This terror of the plane is El Silbon, or The Whistler.
And just wait until you hear why this one time human became the monster he is now.
If you are unfortunate enough to see El Silbon, you'll be looking at an emaciated figure more than three meters tall with elongated limbs and with an old sack slung over his back.
Also known as El Sin Fin, The Endless, he's a malevolent ghost with a very real physical presence.
The result of being cursed by his grandfather for killing his own father.
He roams the plains of the Los Llanos region, a large area of tropical grasslands bordered by the Andes in the north and west, and the Amazon rainforest in the south.
Knowing that El Silbon is so connected to that landscape, I wanted to learn more about this South American boogeyman from someone who had actually been to the land he haunts.
So I contacted Argentinian film director and monster enthusiast, Juan Fernandez Gebauer, who worked on "Fantasmagorias."
A beautifully and eerily illustrated series about the myths and legends of Latin America.
Hi, thank you so much for taking the time to speak with me, Juan.
- Hello, Doc.
It's a pleasure to be in your show.
I really like the concept.
- Thank you.
So what do you know about this monster?
I know you spent some time traveling in Colombia.
- El Silbon is a kind of ghost or specter from the area, and he's the sullen pain of a young man who murdered his father.
Cursed by this action, he wanders the plains carrying his father's bones in a sack and throwing this gloomy whistles into the air, which is where his name comes from.
There is a phrase I like a lot that is, each era vomits the monsters it needs.
Since the first time I heard the legend of The Silbon, many, many more times, and each narrator adapts it a little bit to what they need.
They are those who say that it was rude spoiled boy.
He's supposed to have killed his father because he wanted to eat deer, but his father wasn't able to hunt it.
So the boy killed him.
The version I heard says that the father has discovered the boy with a woman.
The family didn't like prostitute.
Very angry, the father killed her.
The son, who was madly in love, killed his father in revenge.
- So the reasons why El Silbon is reported to have killed his father vary to benefit the period and the storyteller.
I've also read versions where El Silbon's father seduced or assaulted his daughter-in-law, triggering his son's homicidal rage.
And in other stories, the young man's father murdered his wife not because she was a prostitute, but because she was rumored to be promiscuous.
Regardless of why the young man killed his father, all of the stories end one way.
- Everyone agrees that after seeing the killing, the grandfather of the boy cursed him forever and he tortured him with a whip and then cleaned his wounds with (speaks foreign language).
Then he released him to hungry rabid dogs.
Since then, El Silbon has been roaming the roads and carrying his father's remains in this sack.
And murdering drunk people, party-goers, womanizers and whistling always his melody.
- El Silbon doesn't just wander around aimlessly.
He hunts for womanizers and cheaters, perhaps because of the role his murderous father and the woman he loved played in his fate.

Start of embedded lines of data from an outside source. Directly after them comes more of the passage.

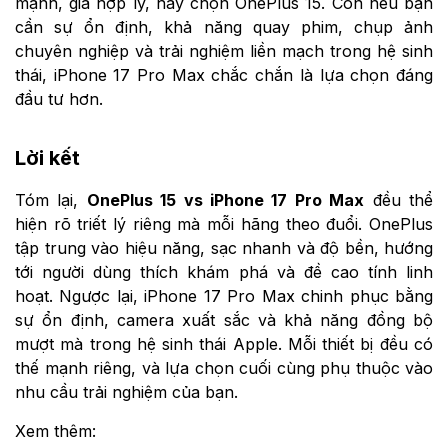
iPhone 17 Pro Max 256GB Chính Hãng
33.499.000 đ
37.990.000 đ
-
12
%
Xem chi tiết
Xem chi tiết
Nếu bạn muốn một chiếc máy Android hiệu năng
mạnh, giá hợp lý, hãy chọn OnePlus 15. Còn nếu bạn
cần sự ổn định, khả năng quay phim, chụp ảnh
chuyên nghiệp và trải nghiệm liền mạch trong hệ sinh
thái, iPhone 17 Pro Max chắc chắn là lựa chọn đáng
đầu tư hơn.
Lời kết
Tóm lại,
OnePlus 15 vs iPhone 17 Pro Max
đều thể
hiện rõ triết lý riêng mà mỗi hãng theo đuổi. OnePlus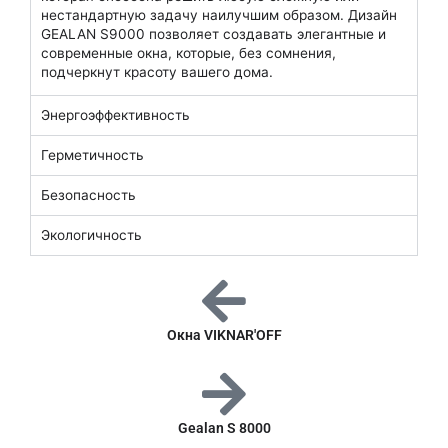
нестандартную задачу наилучшим образом. Дизайн
GEALAN S9000 позволяет создавать элегантные и
современные окна, которые, без сомнения,
подчеркнут красоту вашего дома.
Энергоэффективность
Герметичность
Безопасность
Экологичность
Окна VIKNAR'OFF
Gealan S 8000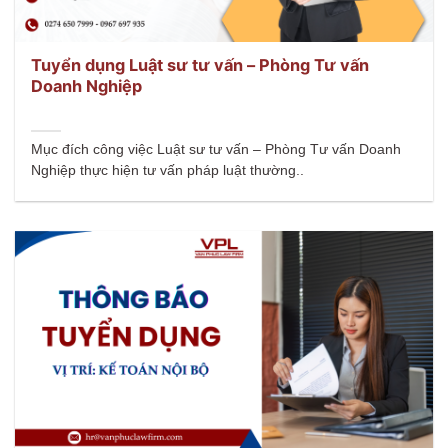
Tuyển dụng Luật sư tư vấn – Phòng Tư vấn
Doanh Nghiệp
Mục đích công việc Luật sư tư vấn – Phòng Tư vấn Doanh
Nghiệp thực hiện tư vấn pháp luật thường..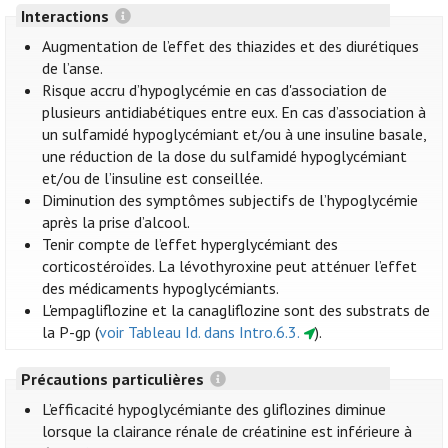
Interactions
Augmentation de l’effet des thiazides et des diurétiques
de l’anse.
Risque accru d’hypoglycémie en cas d'association de
plusieurs antidiabétiques entre eux. En cas d’association à
un sulfamidé hypoglycémiant et/ou à une insuline basale,
une réduction de la dose du sulfamidé hypoglycémiant
et/ou de l’insuline est conseillée.
Diminution des symptômes subjectifs de l’hypoglycémie
après la prise d’alcool.
Tenir compte de l’effet hyperglycémiant des
corticostéroïdes. La lévothyroxine peut atténuer l’effet
des médicaments hypoglycémiants.
L'empagliflozine et la canagliflozine sont des substrats de
la P-gp (
voir Tableau Id. dans Intro.6.3.
).
Précautions particulières
L’efficacité hypoglycémiante des gliflozines diminue
lorsque la clairance rénale de créatinine est inférieure à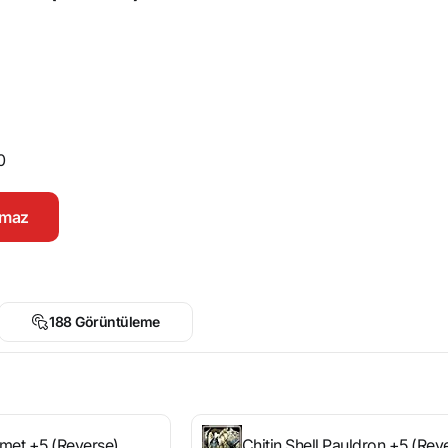
0
namaz
188 Görüntüleme
lmet +5 (Reverse)
Chitin Shell Pauldron +5 (Rev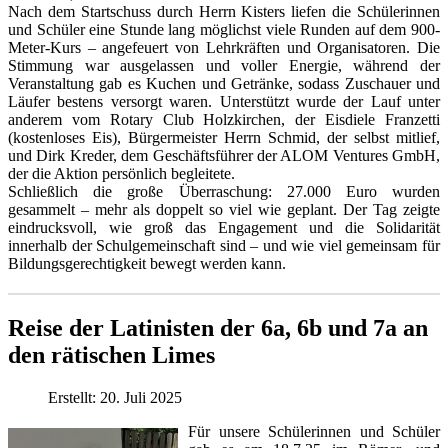
Nach dem Startschuss durch Herrn Kisters liefen die Schülerinnen
und Schüler eine Stunde lang möglichst viele Runden auf dem 900-
Meter-Kurs – angefeuert von Lehrkräften und Organisatoren. Die
Stimmung war ausgelassen und voller Energie, während der
Veranstaltung gab es Kuchen und Getränke, sodass Zuschauer und
Läufer bestens versorgt waren. Unterstützt wurde der Lauf unter
anderem vom Rotary Club Holzkirchen, der Eisdiele Franzetti
(kostenloses Eis), Bürgermeister Herrn Schmid, der selbst mitlief,
und Dirk Kreder, dem Geschäftsführer der ALOM Ventures GmbH,
der die Aktion persönlich begleitete.
Schließlich die große Überraschung: 27.000 Euro wurden
gesammelt – mehr als doppelt so viel wie geplant. Der Tag zeigte
eindrucksvoll, wie groß das Engagement und die Solidarität
innerhalb der Schulgemeinschaft sind – und wie viel gemeinsam für
Bildungsgerechtigkeit bewegt werden kann.
Reise der Latinisten der 6a, 6b und 7a an
den rätischen Limes
Erstellt: 20. Juli 2025
Für unsere Schülerinnen und Schüler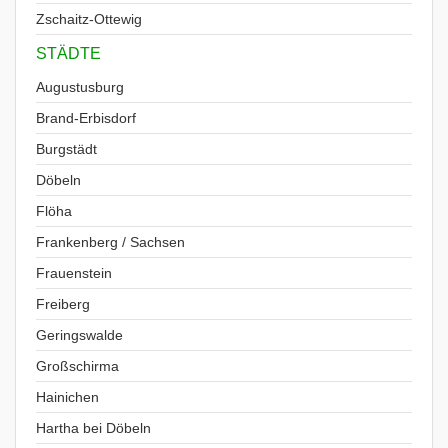
Zschaitz-Ottewig
STÄDTE
Augustusburg
Brand-Erbisdorf
Burgstädt
Döbeln
Flöha
Frankenberg / Sachsen
Frauenstein
Freiberg
Geringswalde
Großschirma
Hainichen
Hartha bei Döbeln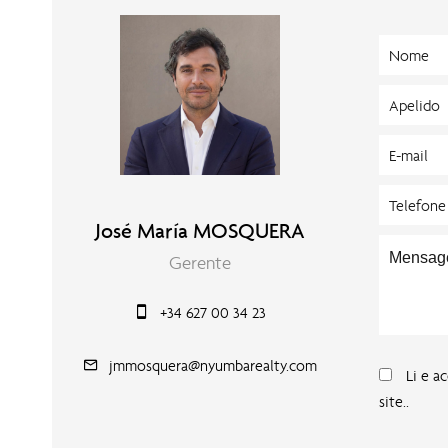
José María MOSQUERA
Gerente
+34 627 00 34 23
jmmosquera@nyumbarealty.com
Li e a
site..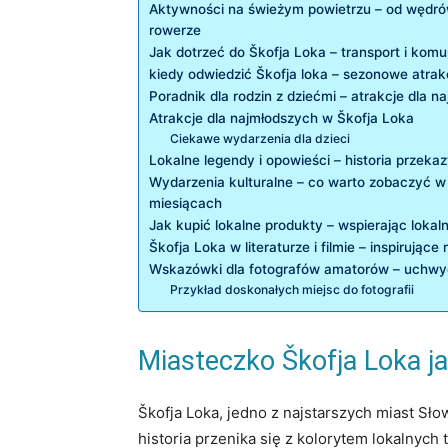
Aktywności na świeżym powietrzu – od ⁢wędró
rowerze
Jak dotrzeć ⁤do Škofja Loka – transport i komu
kiedy odwiedzić‌ Škofja loka – sezonowe atrak
Poradnik dla rodzin z dziećmi – atrakcje dla n
Atrakcje dla najmłodszych w Škofja Loka
Ciekawe wydarzenia ⁣dla dzieci
Lokalne legendy i ​opowieści – historia przek
Wydarzenia ​kulturalne ‍– co warto zobaczyć 
miesiącach
Jak kupić lokalne produkty – wspierając ⁣lok
Škofja Loka‍ w literaturze ⁣i‌ filmie‌ – inspirujące
Wskazówki dla​ fotografów amatorów – uchwy
Przykład doskonałych miejsc do fotografii
Miasteczko Škofja‍ Loka j
Škofja Loka,⁤ jedno z najstarszych miast Sł
historia przenika się z kolorytem lokalnych 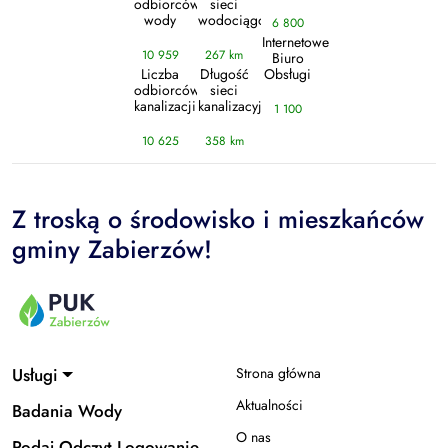
odbiorców
sieci
wody
wodociągowej
6 800
Internetowe
10 959
267 km
Biuro
Liczba
Długość
Obsługi
odbiorców
sieci
kanalizacji
kanalizacyjnej
1 100
10 625
358 km
Z troską o środowisko i mieszkańców
gminy Zabierzów!
Usługi
Strona główna
Aktualności
Badania Wody
O nas
Podaj Odczyt Logowanie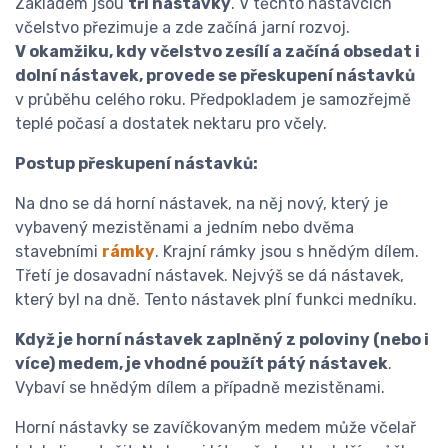
Základem jsou
tři nástavky
. V těchto nástavcích
včelstvo přezimuje a zde začíná jarní rozvoj.
V okamžiku, kdy včelstvo zesílí a začíná obsedat i
dolní nástavek, provede se přeskupení nástavků
v průběhu celého roku. Předpokladem je samozřejmě
teplé počasí a dostatek nektaru pro včely.
Postup přeskupení nástavků:
Na dno se dá horní nástavek, na něj nový, který je
vybavený mezistěnami a jedním nebo dvěma
stavebními
rámky
. Krajní rámky jsou s hnědým dílem.
Třetí je dosavadní nástavek. Nejvýš se dá nástavek,
který byl na dně. Tento nástavek plní funkci medníku.
Když je horní nástavek zaplněný z poloviny (nebo i
více) medem, je vhodné použít pátý nástavek
.
Vybaví se hnědým dílem a případně mezistěnami.
Horní nástavky se zavíčkovaným medem může včelař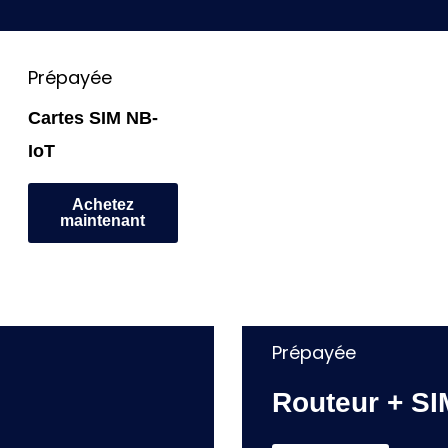
Prépayée
Cartes SIM NB-
IoT
Achetez
maintenant
Prépayée
Routeur + SIM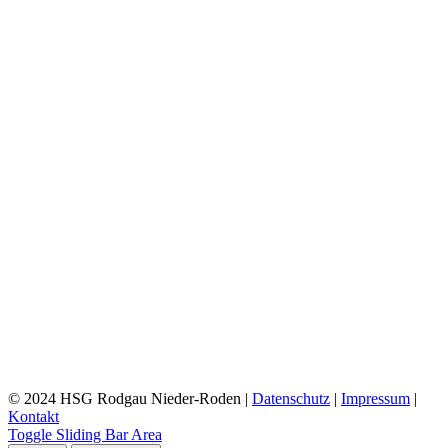
© 2024 HSG Rodgau Nieder-Roden |
Datenschutz
|
Impressum
|
Kontakt
Toggle Sliding Bar Area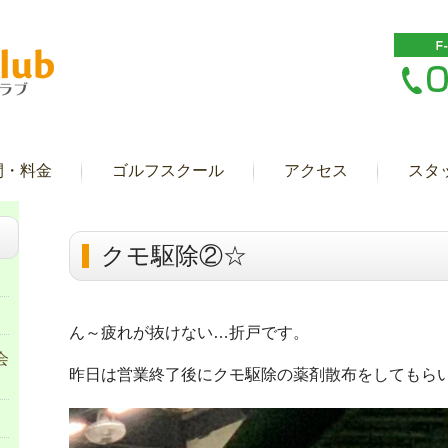
間・料金
ゴルフスクール
アクセス
スタ
クモ駆除②☆
ん～疲れが抜けない…折戸です。
会
昨日は営業終了後にクモ駆除の薬剤散布をしてもら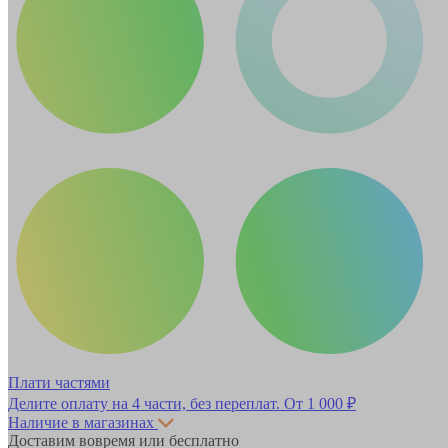
Плати частями
Делите оплату на 4 части, без переплат.
От 1 000 ₽
Наличие в магазинах
Доставим вовремя или бесплатно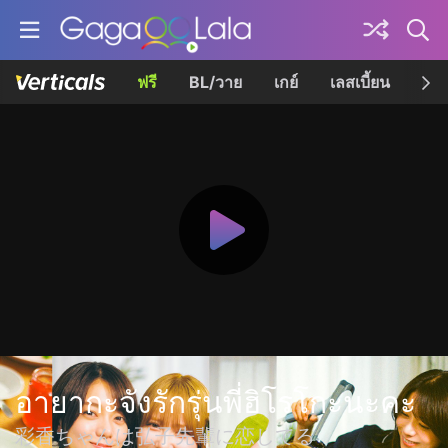
ฟรี
BL/วาย
เกย์
เลสเบี้ยน
เควี
อายากะจังรักรุ่นพี่ฮิโรโกะนะคะ
彩香ちゃんは弘子先輩に恋してる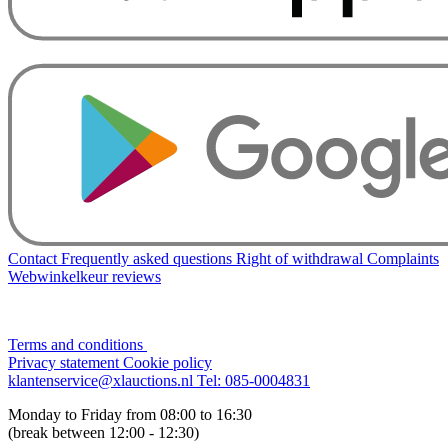
Contact
Frequently asked questions
Right of withdrawal
Complaints
Webwinkelkeur reviews
Terms and conditions
Privacy statement
Cookie policy
klantenservice@xlauctions.nl
Tel: 085-0004831
Monday to Friday from 08:00 to 16:30
(break between 12:00 - 12:30)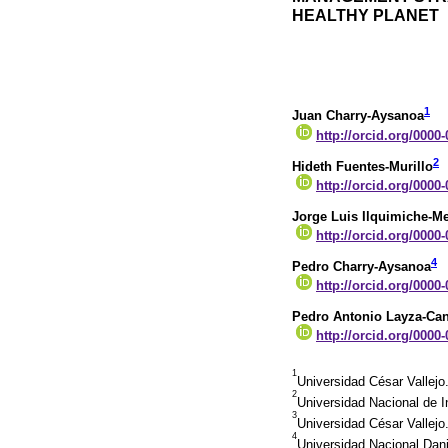
HEALTHY PLANET
1
Juan Charry-Aysanoa
http://orcid.org/0000
2
Hideth Fuentes-Murillo
http://orcid.org/0000
Jorge Luis Ilquimiche-Me
http://orcid.org/0000
4
Pedro Charry-Aysanoa
http://orcid.org/0000
Pedro Antonio Layza-Ca
http://orcid.org/0000
1
Universidad César Vallejo
2
Universidad Nacional de I
3
Universidad César Vallejo
4
Universidad Nacional Dani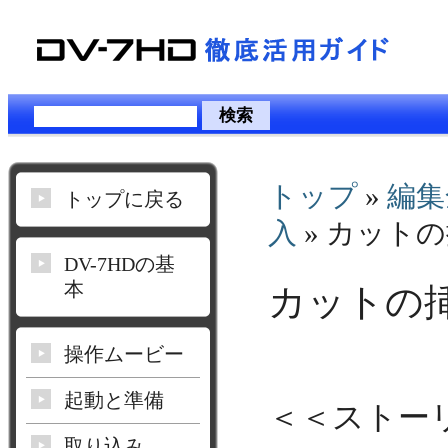
トップ
»
編集
トップに戻る
入
» カット
DV-7HDの基
本
カットの
操作ムービー
起動と準備
＜＜ストー
取り込み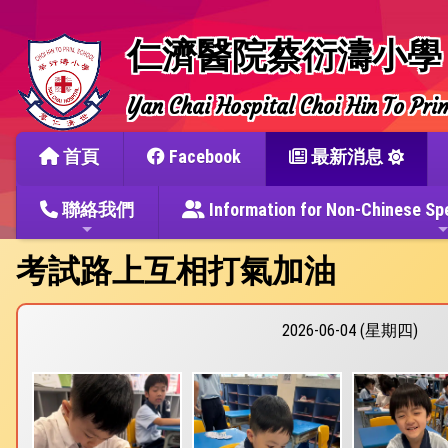
仁濟醫院蔡衍濤小學
Yan Chai Hospital Choi Hin To Pri
首頁
Facebook
最新消息
聯絡我們
Information for Non-Chine
考試路上互相打氣加油
2026-06-04 (星期四)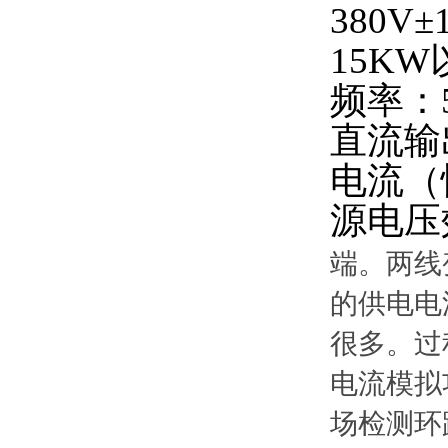
380V±
15KW
频率：
直流输
电流（
源电压
端。两线
的供电电
很多。过
电流模拟
场检测环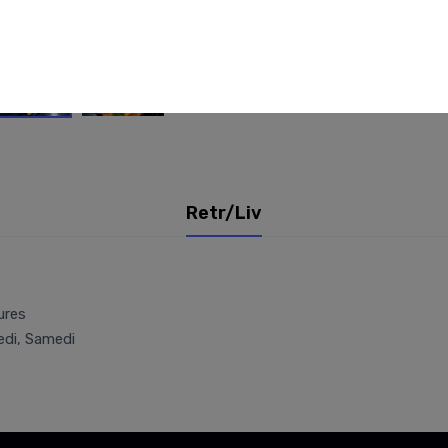
Retr/Liv
ures
edi, Samedi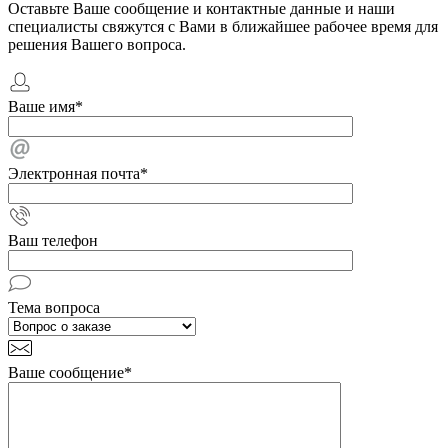
Оставьте Ваше сообщение и контактные данные и наши
специалисты свяжутся с Вами в ближайшее рабочее время для
решения Вашего вопроса.
Ваше имя
*
Электронная почта
*
Ваш телефон
Тема вопроса
Ваше сообщение
*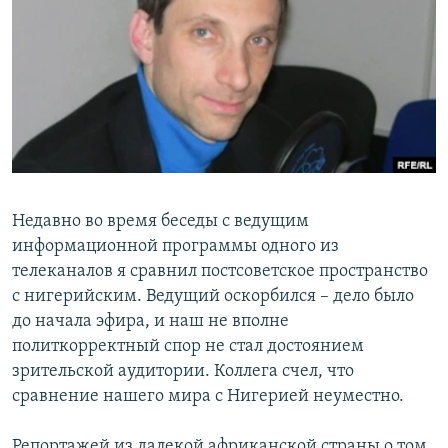
РАСПИСАНИЕ ВЕЩАНИЯ
ПОДПИШИТЕСЬ НА РАССЫЛКУ
СОЦИАЛЬНЫЕ СЕТИ
Недавно во время беседы с ведущим
Все сайты РСЕ/РС
информационной программы одного из
телеканалов я сравнил постсоветское пространство
с нигерийским. Ведущий оскорбился – дело было
до начала эфира, и наш не вполне
политкорректный спор не стал достоянием
зрительской аудитории. Коллега счел, что
сравнение нашего мира с Нигерией неуместно.
Репортажей из далекой африканской страны о том,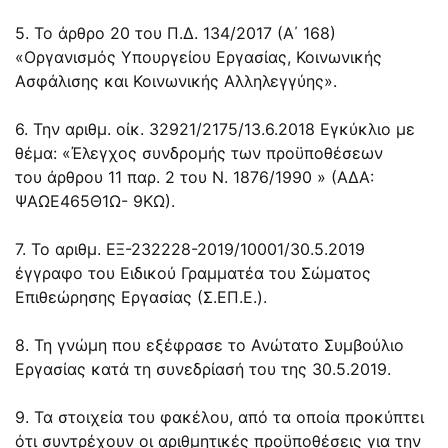
5. Το άρθρο 20 του Π.Δ. 134/2017 (Α΄ 168)
«Οργανισμός Υπουργείου Εργασίας, Κοινωνικής
Ασφάλισης και Κοινωνικής Αλληλεγγύης».
6. Την αριθμ. οίκ.
32921/2175/13.6.2018
Εγκύκλιο με
θέμα: «Έλεγχος συνδρομής των προϋποθέσεων
του
άρθρου 11 παρ. 2 του Ν. 1876/1990
» (ΑΔΑ:
ΨΑΩΕ465Θ1Ω- 9ΚΩ).
7. Το αριθμ. ΕΞ-232228-2019/10001/30.5.2019
έγγραφο του Ειδικού Γραμματέα του Σώματος
Επιθεώρησης Εργασίας (Σ.ΕΠ.Ε.).
8. Τη γνώμη που εξέφρασε το Ανώτατο Συμβούλιο
Εργασίας κατά τη συνεδρίασή του της 30.5.2019.
9. Τα στοιχεία του φακέλου, από τα οποία προκύπτει
ότι συντρέχουν οι αριθμητικές προϋποθέσεις για την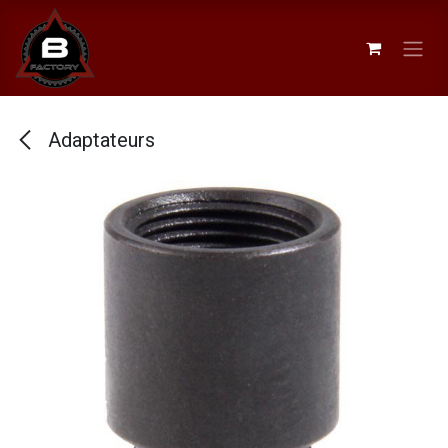
Se rendre au contenu
Adaptateurs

And he also looks for drunks, which might be because of the alcohol his grandfather drenched his wounds with before his death.
But no one is safe.
The occasional innocent victim may fall into his path.
You won't always hear the rattling of his victims bones from his sack as he approaches, but you'll always hear the rise and fall of his haunting whistle.
In this Venezuelan story, we learn just how cruel El Silbon can be.
One night, a rancher was hosting a party.
A man planned on going but his friends warned him it was dangerous to walk through the plains alone on a dark night like this one.
But the man insisted he could protect himself and set off for the celebration on his horse.
The horse ran fast, but upon crossing the stream, it stopped abruptly.
The man heard a whistled scale in the distance as he tried to calm his horse.
The whistling was getting closer.
The horse spooked and threw the man off.
Suddenly, the whistling faded as if the whistler were going away.
But when the man turned, he saw a figure with painfully thin elongated limbs so tall he could not see its face.
The figure hit the man with a stick.
And even with his machete, the man could not reach the creature to defend himself.
The monster beat the man to the ground and walked away laughing.
The man managed to find his horse and endured a painful ride to the party.
Those celebrating asked what had happened and when he told them, they all crossed themselves.
The owner of the ranch told him he had come upon El Silbon, and he was a lucky one.
Most of El Silbon's victims do not survive.
El Silbon clearly likes to toy with his prey.
There's that unusual and creepy characteristic of his whistle.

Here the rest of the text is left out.